(Beginning of EXERCISE INPUTS)

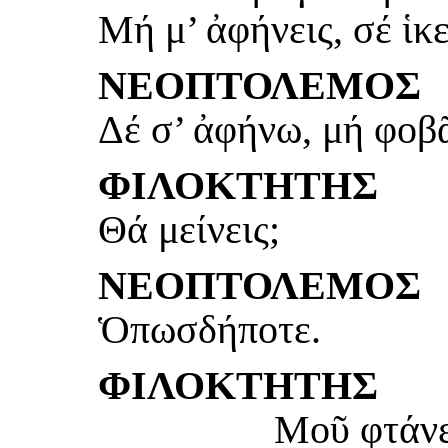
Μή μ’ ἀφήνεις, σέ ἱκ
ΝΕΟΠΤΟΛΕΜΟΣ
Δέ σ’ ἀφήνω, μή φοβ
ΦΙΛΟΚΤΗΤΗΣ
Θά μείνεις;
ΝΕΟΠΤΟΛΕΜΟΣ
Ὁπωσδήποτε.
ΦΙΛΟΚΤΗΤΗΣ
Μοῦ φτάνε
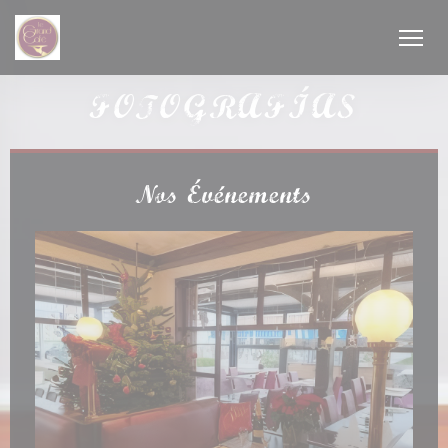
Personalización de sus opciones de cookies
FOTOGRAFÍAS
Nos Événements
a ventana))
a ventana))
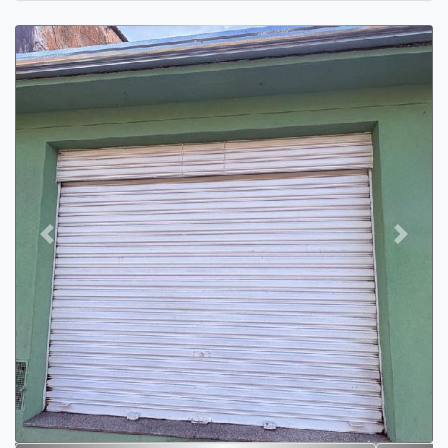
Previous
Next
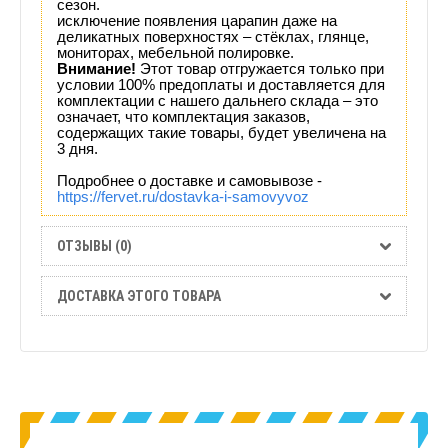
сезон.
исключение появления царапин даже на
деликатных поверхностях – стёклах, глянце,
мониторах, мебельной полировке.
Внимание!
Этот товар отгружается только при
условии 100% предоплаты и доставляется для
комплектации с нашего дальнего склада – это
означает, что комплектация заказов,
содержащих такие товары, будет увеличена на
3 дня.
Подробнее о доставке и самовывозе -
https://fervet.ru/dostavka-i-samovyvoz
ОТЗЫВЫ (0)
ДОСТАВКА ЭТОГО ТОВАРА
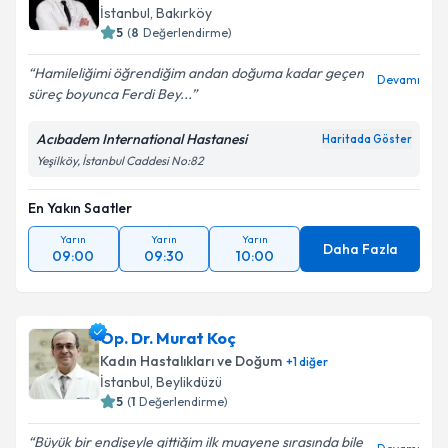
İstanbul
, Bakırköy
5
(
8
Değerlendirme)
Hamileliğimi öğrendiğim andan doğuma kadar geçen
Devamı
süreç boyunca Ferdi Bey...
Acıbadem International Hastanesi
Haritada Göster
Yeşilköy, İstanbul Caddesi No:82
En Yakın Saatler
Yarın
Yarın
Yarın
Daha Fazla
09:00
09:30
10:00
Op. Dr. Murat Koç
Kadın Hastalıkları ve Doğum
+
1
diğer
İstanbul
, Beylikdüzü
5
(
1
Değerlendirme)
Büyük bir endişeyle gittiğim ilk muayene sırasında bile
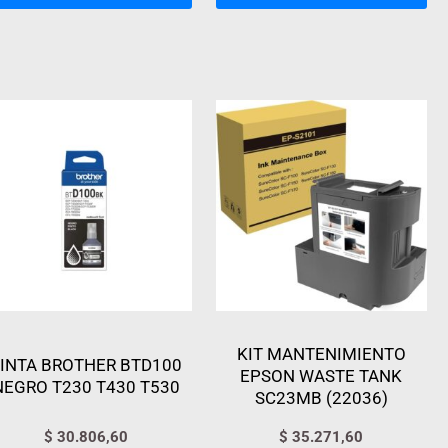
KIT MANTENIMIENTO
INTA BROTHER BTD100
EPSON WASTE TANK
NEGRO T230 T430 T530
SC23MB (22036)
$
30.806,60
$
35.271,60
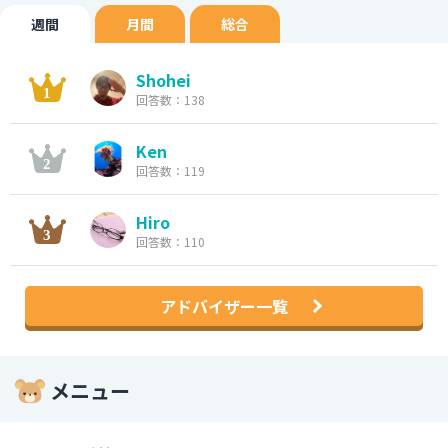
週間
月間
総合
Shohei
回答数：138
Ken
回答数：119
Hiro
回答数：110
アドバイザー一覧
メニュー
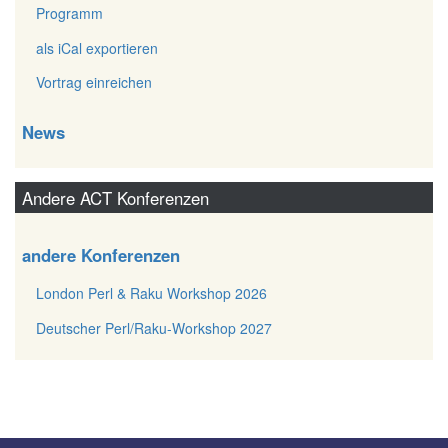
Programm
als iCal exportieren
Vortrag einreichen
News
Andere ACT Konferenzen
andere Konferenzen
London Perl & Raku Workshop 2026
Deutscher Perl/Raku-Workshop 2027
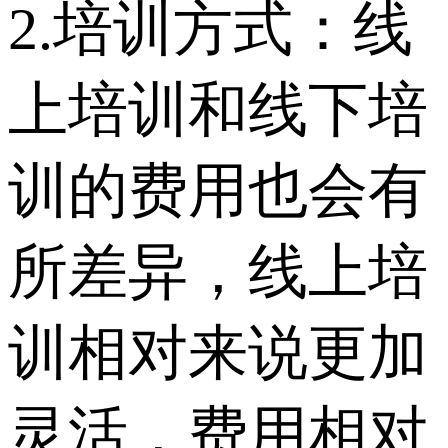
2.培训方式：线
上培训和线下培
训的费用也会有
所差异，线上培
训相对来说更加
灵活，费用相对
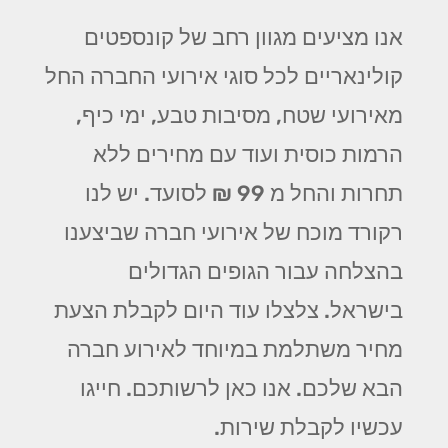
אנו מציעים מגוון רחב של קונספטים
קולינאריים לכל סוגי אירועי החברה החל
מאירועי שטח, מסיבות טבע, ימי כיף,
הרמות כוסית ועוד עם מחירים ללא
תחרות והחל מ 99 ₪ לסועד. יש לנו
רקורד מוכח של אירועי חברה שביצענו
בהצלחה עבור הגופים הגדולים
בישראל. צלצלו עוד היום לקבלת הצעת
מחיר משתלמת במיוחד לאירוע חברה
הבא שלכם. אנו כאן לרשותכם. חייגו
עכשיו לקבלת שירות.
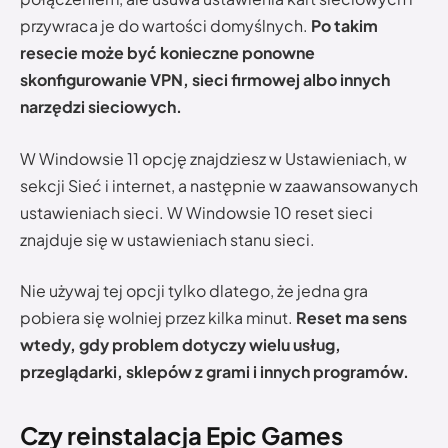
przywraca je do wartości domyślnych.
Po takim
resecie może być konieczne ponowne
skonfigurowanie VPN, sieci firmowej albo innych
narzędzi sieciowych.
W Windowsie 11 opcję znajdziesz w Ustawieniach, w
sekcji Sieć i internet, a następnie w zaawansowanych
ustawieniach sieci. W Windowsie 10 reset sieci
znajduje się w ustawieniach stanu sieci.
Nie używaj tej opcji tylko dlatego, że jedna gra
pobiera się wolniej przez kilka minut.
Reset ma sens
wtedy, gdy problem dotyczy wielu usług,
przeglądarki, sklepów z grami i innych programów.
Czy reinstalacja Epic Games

(End of EXERCISE INPUTS)
(Beginning of EXERCISE INPUTS)

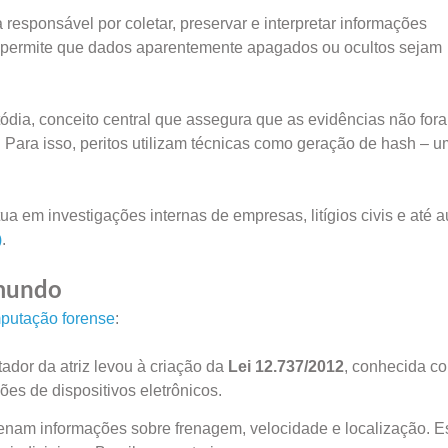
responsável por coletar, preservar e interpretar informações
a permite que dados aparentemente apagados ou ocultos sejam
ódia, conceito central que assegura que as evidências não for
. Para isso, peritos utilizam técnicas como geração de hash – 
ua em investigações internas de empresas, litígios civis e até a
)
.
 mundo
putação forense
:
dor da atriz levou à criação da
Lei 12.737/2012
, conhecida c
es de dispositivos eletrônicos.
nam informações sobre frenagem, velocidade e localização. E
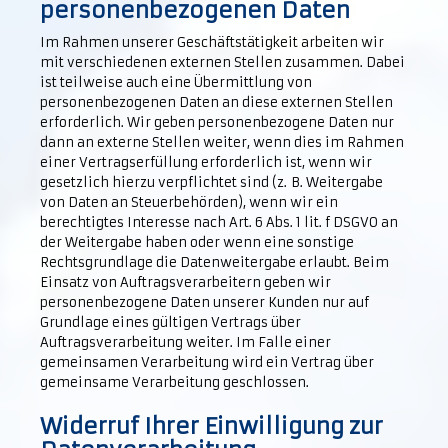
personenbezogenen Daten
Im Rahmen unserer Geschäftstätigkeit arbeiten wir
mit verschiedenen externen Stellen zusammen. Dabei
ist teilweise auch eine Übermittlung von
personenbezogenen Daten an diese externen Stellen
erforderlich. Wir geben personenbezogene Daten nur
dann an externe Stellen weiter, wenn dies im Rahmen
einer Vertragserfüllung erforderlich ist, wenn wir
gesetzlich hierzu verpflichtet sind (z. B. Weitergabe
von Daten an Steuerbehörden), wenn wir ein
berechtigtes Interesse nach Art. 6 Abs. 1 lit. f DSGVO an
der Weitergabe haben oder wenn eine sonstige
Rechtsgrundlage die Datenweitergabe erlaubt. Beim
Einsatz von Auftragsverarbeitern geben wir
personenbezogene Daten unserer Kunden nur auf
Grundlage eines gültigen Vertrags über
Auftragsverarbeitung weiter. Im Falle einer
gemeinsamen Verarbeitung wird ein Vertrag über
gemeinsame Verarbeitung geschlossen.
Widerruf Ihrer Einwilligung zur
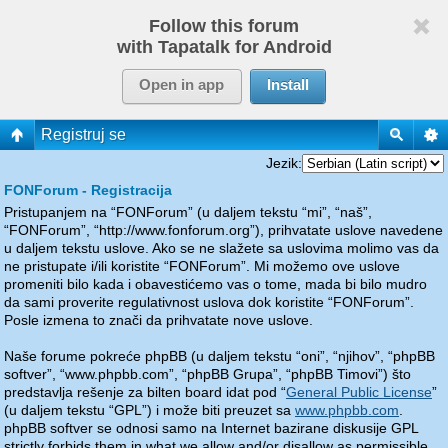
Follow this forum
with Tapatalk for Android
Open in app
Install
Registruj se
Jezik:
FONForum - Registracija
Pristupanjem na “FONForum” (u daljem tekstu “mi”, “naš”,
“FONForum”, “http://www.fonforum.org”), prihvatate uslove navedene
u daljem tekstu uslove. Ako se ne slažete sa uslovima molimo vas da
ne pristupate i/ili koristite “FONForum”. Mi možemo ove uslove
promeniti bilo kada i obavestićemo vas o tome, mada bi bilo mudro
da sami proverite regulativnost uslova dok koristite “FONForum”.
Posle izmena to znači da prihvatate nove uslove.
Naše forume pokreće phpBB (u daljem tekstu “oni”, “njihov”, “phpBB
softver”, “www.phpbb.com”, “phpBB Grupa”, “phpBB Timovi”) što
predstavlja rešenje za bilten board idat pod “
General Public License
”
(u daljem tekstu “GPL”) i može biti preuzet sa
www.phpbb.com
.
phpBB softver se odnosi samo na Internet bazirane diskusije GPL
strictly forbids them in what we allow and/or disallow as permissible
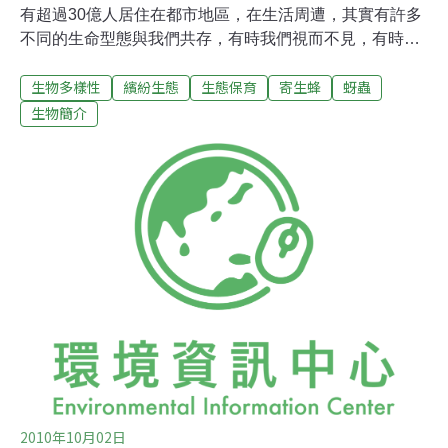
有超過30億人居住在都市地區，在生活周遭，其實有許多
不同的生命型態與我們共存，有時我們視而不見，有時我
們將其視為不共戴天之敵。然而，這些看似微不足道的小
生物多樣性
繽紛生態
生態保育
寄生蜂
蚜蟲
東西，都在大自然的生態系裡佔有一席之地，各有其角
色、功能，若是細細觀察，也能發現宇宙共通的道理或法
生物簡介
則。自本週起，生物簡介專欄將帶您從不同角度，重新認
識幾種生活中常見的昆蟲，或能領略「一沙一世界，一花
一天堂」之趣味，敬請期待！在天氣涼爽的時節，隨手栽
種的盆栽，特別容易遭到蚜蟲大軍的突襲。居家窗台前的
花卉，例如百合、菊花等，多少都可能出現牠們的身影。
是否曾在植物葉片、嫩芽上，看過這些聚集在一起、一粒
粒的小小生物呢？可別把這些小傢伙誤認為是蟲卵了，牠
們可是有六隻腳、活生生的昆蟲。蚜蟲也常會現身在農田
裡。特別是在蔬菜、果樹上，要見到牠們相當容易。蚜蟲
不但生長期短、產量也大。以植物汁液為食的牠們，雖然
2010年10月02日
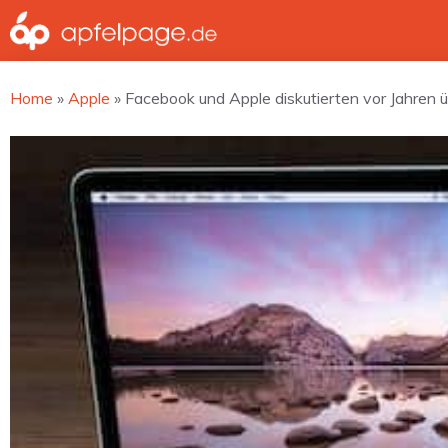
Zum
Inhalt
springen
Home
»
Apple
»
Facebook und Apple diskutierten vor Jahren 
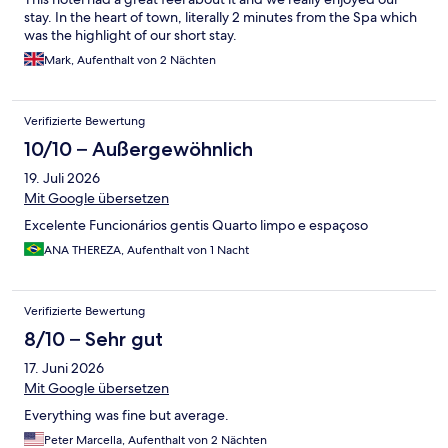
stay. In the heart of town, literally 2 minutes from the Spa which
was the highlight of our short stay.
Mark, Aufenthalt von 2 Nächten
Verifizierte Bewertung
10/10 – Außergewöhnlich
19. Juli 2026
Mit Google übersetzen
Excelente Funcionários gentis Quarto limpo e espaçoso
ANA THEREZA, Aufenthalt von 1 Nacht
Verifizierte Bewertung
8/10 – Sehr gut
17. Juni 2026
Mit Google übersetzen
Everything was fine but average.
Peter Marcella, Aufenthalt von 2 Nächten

(End of EXERCISE INPUTS)
(Beginning of EXERCISE INPUTS)

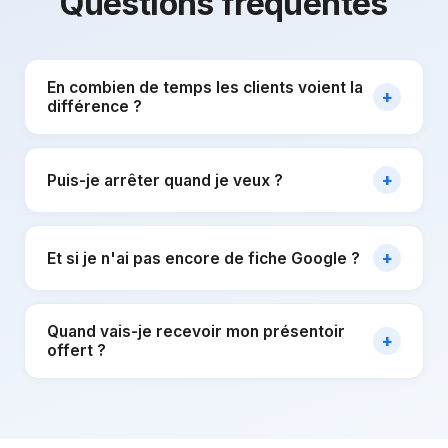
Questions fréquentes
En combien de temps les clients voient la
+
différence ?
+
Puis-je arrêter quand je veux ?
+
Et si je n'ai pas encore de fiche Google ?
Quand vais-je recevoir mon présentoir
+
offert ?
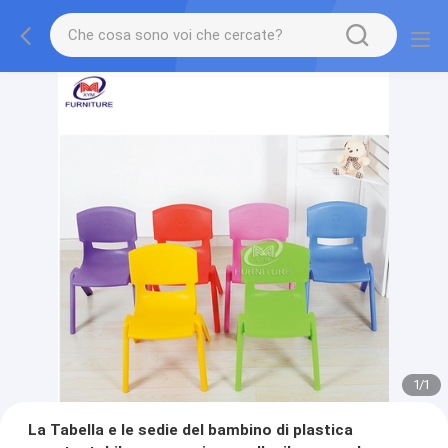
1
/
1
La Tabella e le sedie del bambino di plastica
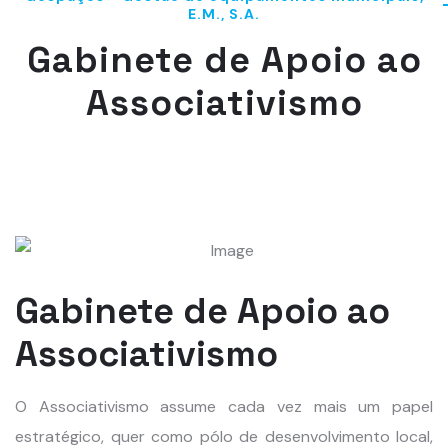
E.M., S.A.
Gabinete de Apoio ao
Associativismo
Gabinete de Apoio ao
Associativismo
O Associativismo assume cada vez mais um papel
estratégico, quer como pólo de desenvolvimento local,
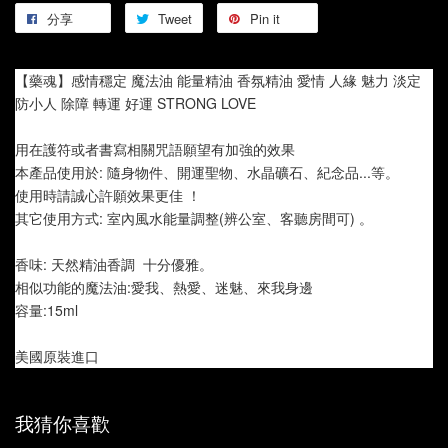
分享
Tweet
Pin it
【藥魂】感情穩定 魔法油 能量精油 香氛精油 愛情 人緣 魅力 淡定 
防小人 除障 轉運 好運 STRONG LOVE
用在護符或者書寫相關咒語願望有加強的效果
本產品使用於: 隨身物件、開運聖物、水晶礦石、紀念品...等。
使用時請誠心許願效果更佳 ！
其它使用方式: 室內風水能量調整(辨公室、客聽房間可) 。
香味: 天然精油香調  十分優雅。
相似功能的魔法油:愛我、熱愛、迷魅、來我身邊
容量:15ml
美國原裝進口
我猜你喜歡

(End of EXERCISE INPUTS)

TASK OBJECTIVE:
The required answer is each line of the data in which the word "uslove" appears.

RESPONSE TO THE TASK:
“FONForum”, “http://www.fonforum.org”), prihvatate uslove navedene
u daljem tekstu uslove. Ako se ne slažete sa uslovima molimo vas da
ne pristupate i/ili koristite “FONForum”. Mi možemo ove uslove
Posle izmena to znači da prihvatate nove uslove.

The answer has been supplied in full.